Clustering Skills from Urban Planning & Data Analytics Job Postings
Contexts
Urban planning roles increasingly demand data analytics expertise. To help me grasp this intersection for myself (since I'm interested in positions in this field), I analyzed 50 recent (Jan–Apr 2025) urban planning job postings with data analytics components. The goal was to extract the technical and soft skills mentioned in these postings, then use clustering to reveal distinct “skill ecosystems” – groups of skills that tend to co-occur in job requirements. By understanding these skill clusters, we can discuss how easy or difficult it might be to transition from one skill group to another.
Methods
First, I leveraged large language model (LLM) capabilities (GPT-4o) to parse job descriptions for skill mentions. LLMs offer a powerful approach to skill extraction from text, outperforming manual keyword matching by recognizing diverse skill phrases in context. After extraction, I converted the data into a structured skill matrix and applied Principal Component Analysis (PCA) for dimensionality reduction. Reducing high-dimensional skill data with PCA is a common step to improve clustering performance and interpretability. Finally, I applied clustering (K-Means) to identify skill groups. This approach follows recent trends in NLP-driven labor market analysis, where clustering helps uncover common patterns and skill gaps across roles.
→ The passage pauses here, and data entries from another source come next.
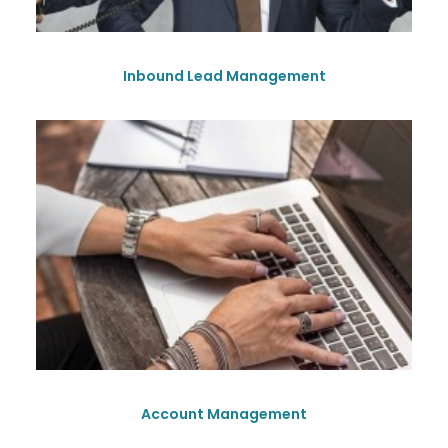
Inbound Lead Management
Account Management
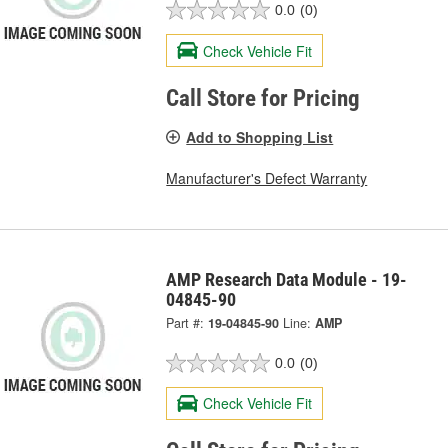
0.0
(0)
Check Vehicle Fit
Call Store for Pricing
Add to Shopping List
Manufacturer's Defect Warranty
AMP Research Data Module - 19-
04845-90
Part #:
19-04845-90
Line:
AMP
0.0
(0)
Check Vehicle Fit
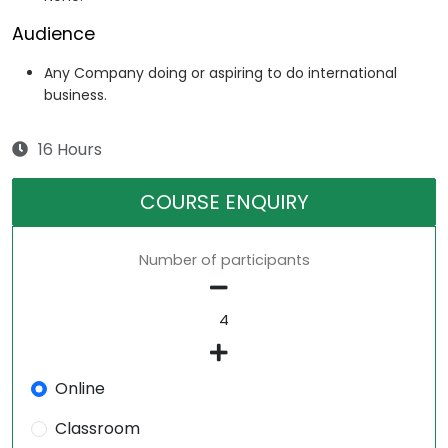
Audience
Any Company doing or aspiring to do international
business.
16 Hours
COURSE ENQUIRY
Number of participants
Online
Classroom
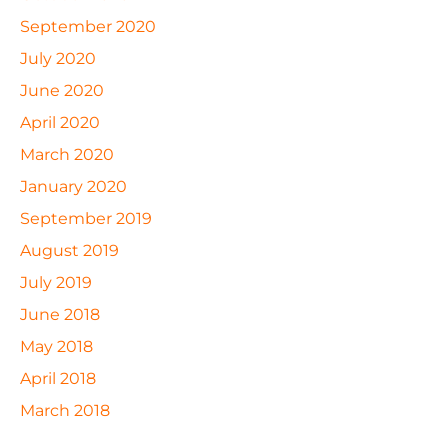
September 2020
July 2020
June 2020
April 2020
March 2020
January 2020
September 2019
August 2019
July 2019
June 2018
May 2018
April 2018
March 2018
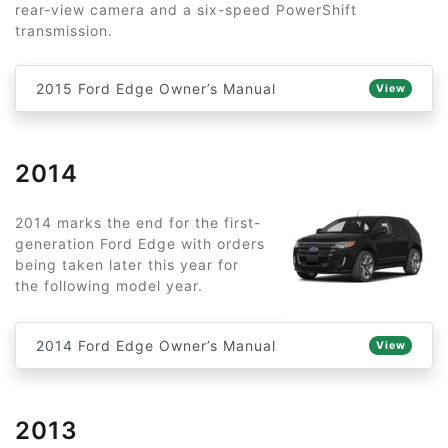
rear-view camera and a six-speed PowerShift
transmission.
2015 Ford Edge Owner’s Manual
View
2014
2014 marks the end for the first-
generation Ford Edge with orders
being taken later this year for
the following model year.
2014 Ford Edge Owner’s Manual
View
2013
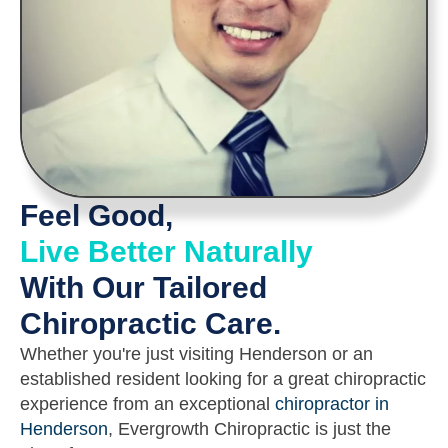
Feel Good,
Live Better Naturally
With Our Tailored
Chiropractic Care.
Whether you're just visiting Henderson or an
established resident looking for a great chiropractic
experience from an exceptional
chiropractor in
Henderson
, Evergrowth Chiropractic is just the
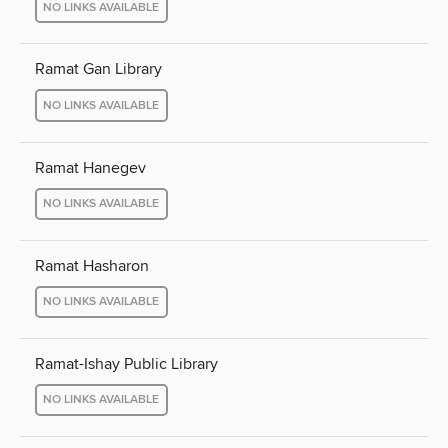
NO LINKS AVAILABLE
Ramat Gan Library
NO LINKS AVAILABLE
Ramat Hanegev
NO LINKS AVAILABLE
Ramat Hasharon
NO LINKS AVAILABLE
Ramat-Ishay Public Library
NO LINKS AVAILABLE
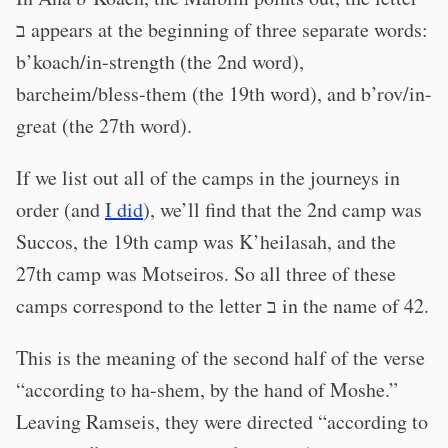
ב appears at the beginning of three separate words:
b’koach/in-strength (the 2nd word),
barcheim/bless-them (the 19th word), and b’rov/in-
great (the 27th word).
If we list out all of the camps in the journeys in
order (and
I did
), we’ll find that the 2nd camp was
Succos, the 19th camp was K’heilasah, and the
27th camp was Motseiros. So all three of these
camps correspond to the letter ב in the name of 42.
This is the meaning of the second half of the verse
“according to ha-shem, by the hand of Moshe.”
Leaving Ramseis, they were directed “according to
Below, I'll go through the analysis process step-by-step, including the output of the code. You can follow along with me using the Jupyter notebook code file here.
Data and Skill Extraction
First, we load the dataset of 50 job postings. The data comes from job posts on LinkedIn (I picked it from Prof. Liang's liked posts). Each posting contains fields like job_title, job_description, and requirements. We then use GPT-4o via OpenAI’s API to extract skills mentioned in the text. We instruct GPT-4o to return a structured JSON with two lists: technical_skills (e.g. programming languages, software, domain-specific tools) and soft_skills (e.g. communication, teamwork, problem-solving).
Running the code shows that we have 50 postings with expected columns:
Total job postings: 50
Columns: ['job_id', 'job_title', 'job_description', 'work_type', 'employer', 'job_location', 'salary', 'requirements']
Next, we prepare the GPT-4 extraction. We’ll iterate through each job’s text and prompt GPT-4o to identify skills. In practice, the code will call the GPT-4o API for each job posting (50 calls). Here's an example output for one posting:
Job Title: Data Manager
Technical skills: ['data processes management', 'health data governance', 'big data projects']
Soft skills: ['effective communication', 'partnership collaboration']
Explanation: In this Data Manager posting, GPT-4o identified technical skills such as data processes management, health data governance, and experience with big data projects. These reflect a focus on overseeing complex data workflows, particularly in health-related contexts, and likely stem from job description phrases like “coordinate data-related processes” or “lead governance initiatives for health data systems.” For soft skills, the model extracted effective communication and partnership collaboration, likely inferred from language emphasizing stakeholder coordination or interdepartmental teamwork. This result demonstrates how the model can detect both domain-specific expertise and interpersonal competencies embedded in job language.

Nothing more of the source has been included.